Activity: Below are records; please write out exactly the lines from the first line through the line containing "ABN 83 662 208 791", with no pictures.

Saved data entries:
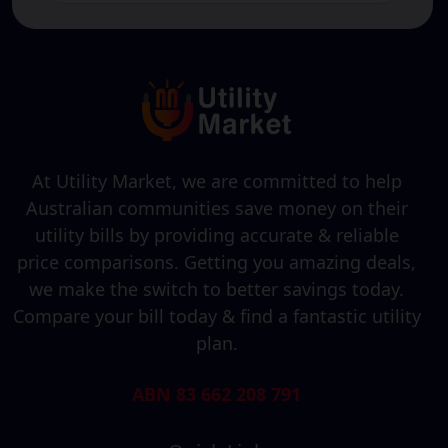
At Utility Market, we are committed to help
Australian communities save money on their
utility bills by providing accurate & reliable
price comparisons. Getting you amazing deals,
we make the switch to better savings today.
Compare your bill today & find a fantastic utility
plan.
ABN 83 662 208 791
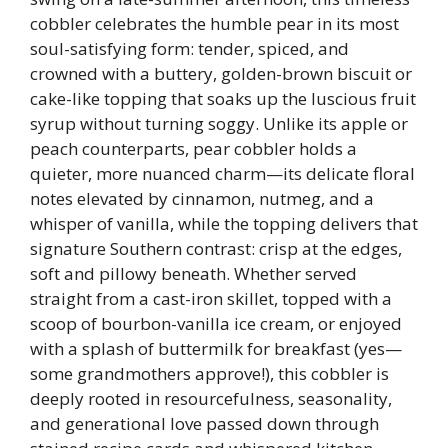
cobbler celebrates the humble pear in its most
soul-satisfying form: tender, spiced, and
crowned with a buttery, golden-brown biscuit or
cake-like topping that soaks up the luscious fruit
syrup without turning soggy. Unlike its apple or
peach counterparts, pear cobbler holds a
quieter, more nuanced charm—its delicate floral
notes elevated by cinnamon, nutmeg, and a
whisper of vanilla, while the topping delivers that
signature Southern contrast: crisp at the edges,
soft and pillowy beneath. Whether served
straight from a cast-iron skillet, topped with a
scoop of bourbon-vanilla ice cream, or enjoyed
with a splash of buttermilk for breakfast (yes—
some grandmothers approve!), this cobbler is
deeply rooted in resourcefulness, seasonality,
and generational love passed down through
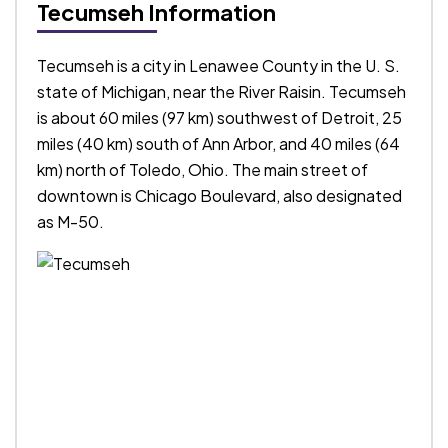
Tecumseh Information
Tecumseh is a city in Lenawee County in the U. S.
state of Michigan, near the River Raisin. Tecumseh
is about 60 miles (97 km) southwest of Detroit, 25
miles (40 km) south of Ann Arbor, and 40 miles (64
km) north of Toledo, Ohio. The main street of
downtown is Chicago Boulevard, also designated
as M-50.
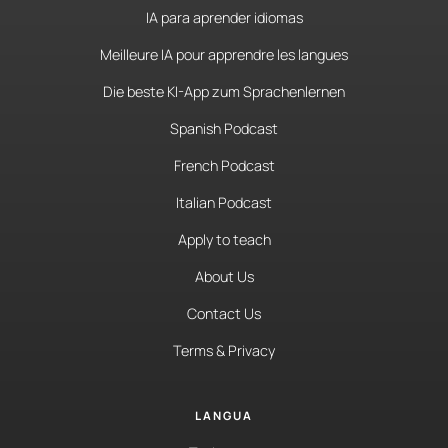
IA para aprender idiomas
Meilleure IA pour apprendre les langues
Die beste KI-App zum Sprachenlernen
Spanish Podcast
French Podcast
Italian Podcast
Apply to teach
About Us
Contact Us
Terms & Privacy
LANGUA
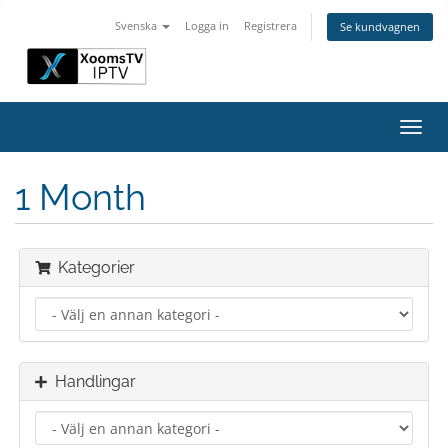
Svenska
Logga in
Registrera
Se kundvagnen
Växla
navig
1 Month
Kategorier
Handlingar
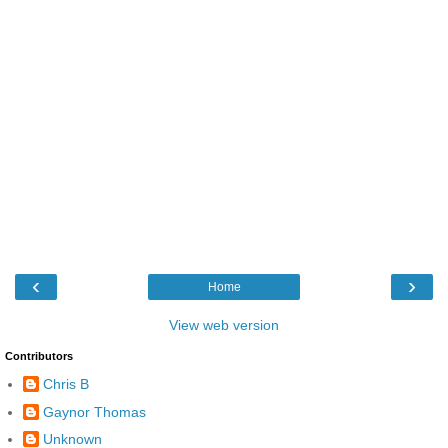
‹
›
Home
View web version
Contributors
Chris B
Gaynor Thomas
Unknown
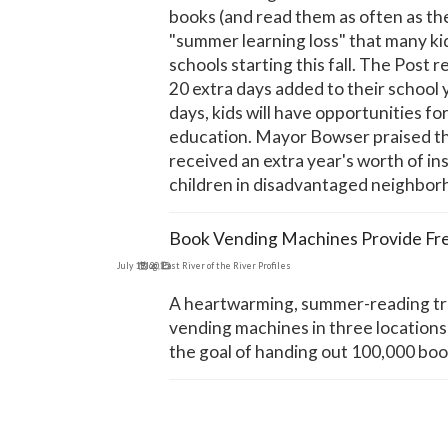
books (and read them as often as th
"summer learning loss" that many k
schools starting this fall. The Post 
20 extra days added to their school
days, kids will have opportunities fo
education. Mayor Bowser praised the 
received an extra year's worth of ins
children in disadvantaged neighborh
Book Vending Machines Provide Fr
July 19, 2015
Blog
,
East River of the River Profiles
A heartwarming, summer-reading tru
vending machines in three locations 
the goal of handing out 100,000 bo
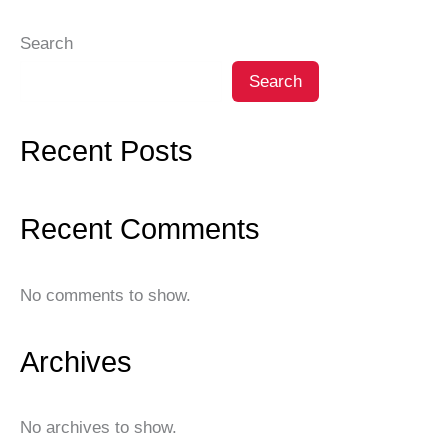
Search
Search
Recent Posts
Recent Comments
No comments to show.
Archives
No archives to show.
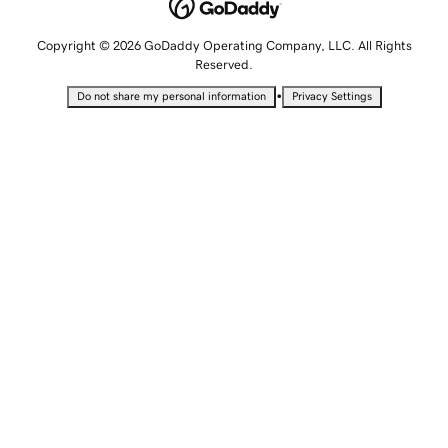
Copyright © 2026 GoDaddy Operating Company, LLC. All Rights
Reserved.
•
Do not share my personal information
Privacy Settings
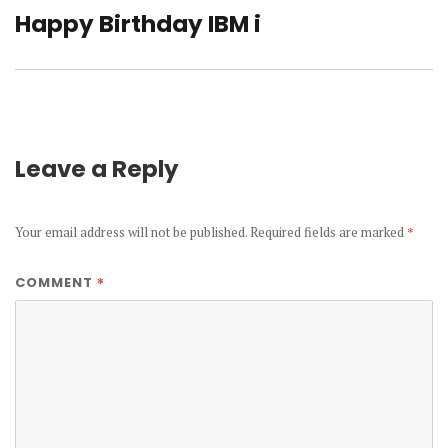
Happy Birthday IBM i
Next
post:
Leave a Reply
Your email address will not be published.
Required fields are marked
*
*
COMMENT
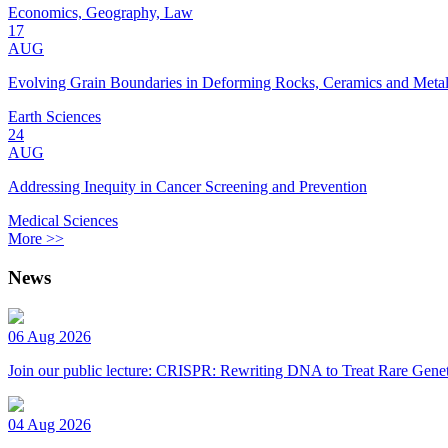
Economics, Geography, Law
17
AUG
Evolving Grain Boundaries in Deforming Rocks, Ceramics and Meta
Earth Sciences
24
AUG
Addressing Inequity in Cancer Screening and Prevention
Medical Sciences
More >>
News
06 Aug 2026
Join our public lecture: CRISPR: Rewriting DNA to Treat Rare Genet
04 Aug 2026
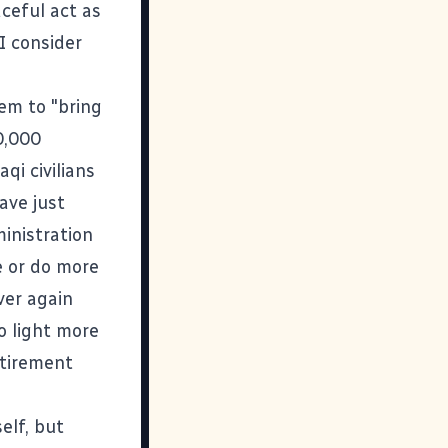
aceful act as
I consider
hem to "bring
0,000
qi civilians
ave just
inistration
e or do more
ver again
o light more
etirement
elf, but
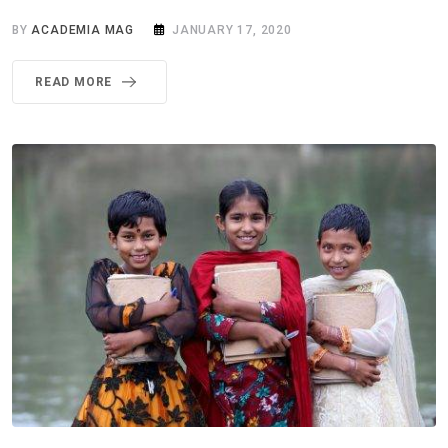
BY
ACADEMIA MAG
JANUARY 17, 2020
READ MORE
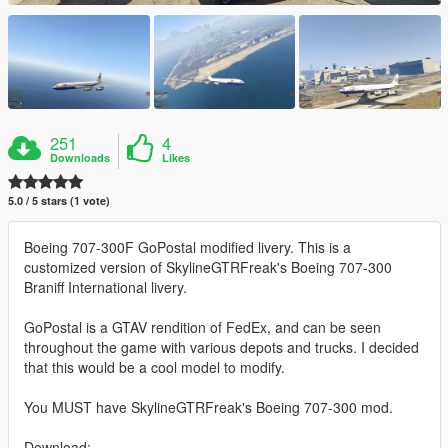
251
4
Downloads
Likes
5.0 / 5 stars (1 vote)
Boeing 707-300F GoPostal modified livery. This is a
customized version of SkylineGTRFreak's Boeing 707-300
Braniff International livery.
GoPostal is a GTAV rendition of FedEx, and can be seen
throughout the game with various depots and trucks. I decided
that this would be a cool model to modify.
You MUST have SkylineGTRFreak's Boeing 707-300 mod.
Download:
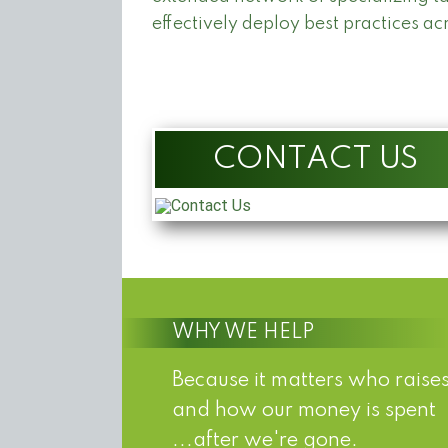
effectively deploy best practices ac
CONTACT US
WHY WE HELP
Because it matters who raises
and how our money is spent
...after we're gone.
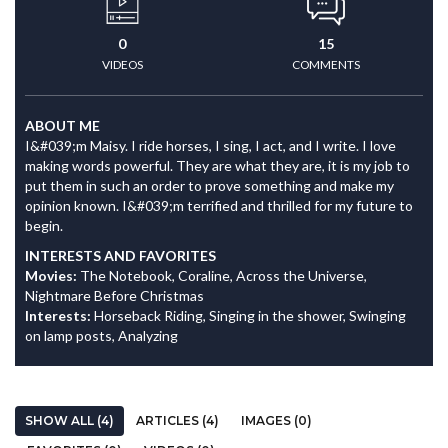
0
15
VIDEOS
COMMENTS
ABOUT ME
I&#039;m Maisy. I ride horses, I sing, I act, and I write. I love
making words powerful. They are what they are, it is my job to
put them in such an order to prove something and make my
opinion known. I&#039;m terrified and thrilled for my future to
begin.
INTERESTS AND FAVORITES
Movies:
The Notebook, Coraline, Across the Universe,
Nightmare Before Christmas
Interests:
Horseback Riding, Singing in the shower, Swinging
on lamp posts, Analyzing
SHOW ALL (4)
ARTICLES (4)
IMAGES (0)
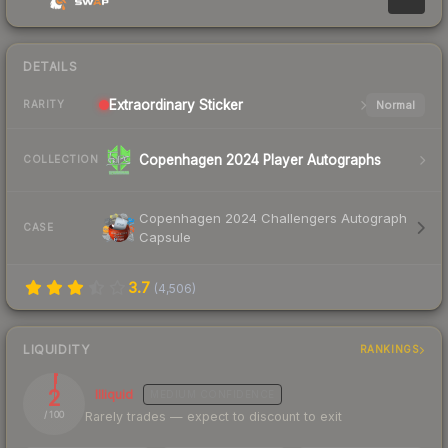
DETAILS
Extraordinary
Sticker
Normal
RARITY
Copenhagen 2024 Player Autographs
COLLECTION
Copenhagen 2024 Challengers Autograph
CASE
Capsule
3.7
(
4,506
)
LIQUIDITY
RANKINGS
2
Illiquid
MEDIUM
CONFIDENCE
Rarely trades — expect to discount to exit
/ 100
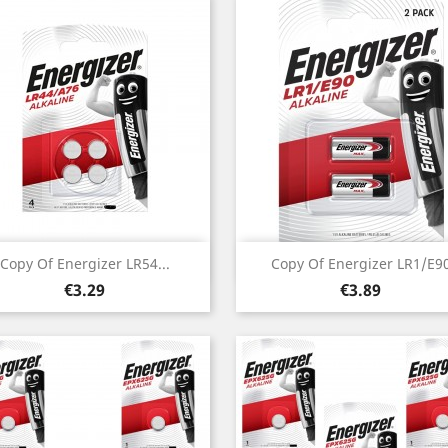
Quick view
Quick view


Copy Of Energizer LR54...
Copy Of Energizer LR1/E9
Price
Price
€3.29
€3.89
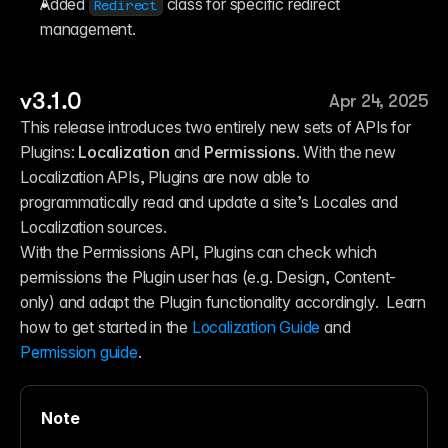
Added 
 class for specific redirect 
Redirect
management.
v3.1.0
Apr 24, 2025
This release introduces two entirely new sets of APIs for 
Plugins: 
Localization
 and 
Permissions
. With the new 
Localization APIs, Plugins are now able to 
programmatically read and update a site’s Locales and 
Localization sources. 
With the Permissions API, Plugins can check which 
permissions the Plugin user has (e.g. Design, Content-
only) and adapt the Plugin functionality accordingly.  Learn 
how to get started in the 
Localization Guide
 and
Permission guide
.
Note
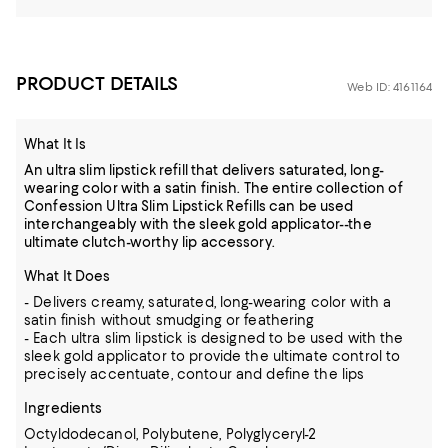
PRODUCT DETAILS
Web ID: 4161164
What It Is
An ultra slim lipstick refill that delivers saturated, long-
wearing color with a satin finish. The entire collection of
Confession Ultra Slim Lipstick Refills can be used
interchangeably with the sleek gold applicator--the
ultimate clutch-worthy lip accessory.
What It Does
- Delivers creamy, saturated, long-wearing color with a
satin finish without smudging or feathering
- Each ultra slim lipstick is designed to be used with the
sleek gold applicator to provide the ultimate control to
precisely accentuate, contour and define the lips
Ingredients
Octyldodecanol, Polybutene, Polyglyceryl-2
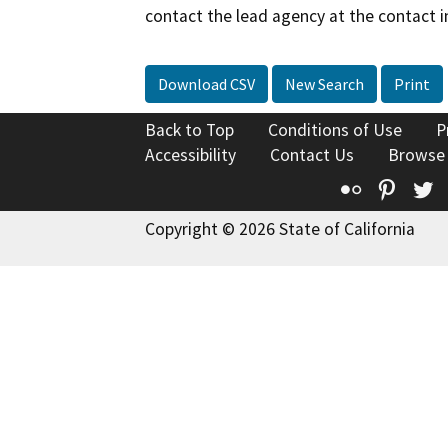
contact the lead agency at the contact i
Download CSV
New Search
Print
Back to Top
Conditions of Use
P
Accessibility
Contact Us
Browse
Flickr
Pinte
T
Copyright © 2026 State of California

Exercise answer:
At Utility Market, we are committed to help
Australian communities save money on their
utility bills by providing accurate & reliable
price comparisons. Getting you amazing deals,
we make the switch to better savings today.
Compare your bill today & find a fantastic utility
plan.
ABN 83 662 208 791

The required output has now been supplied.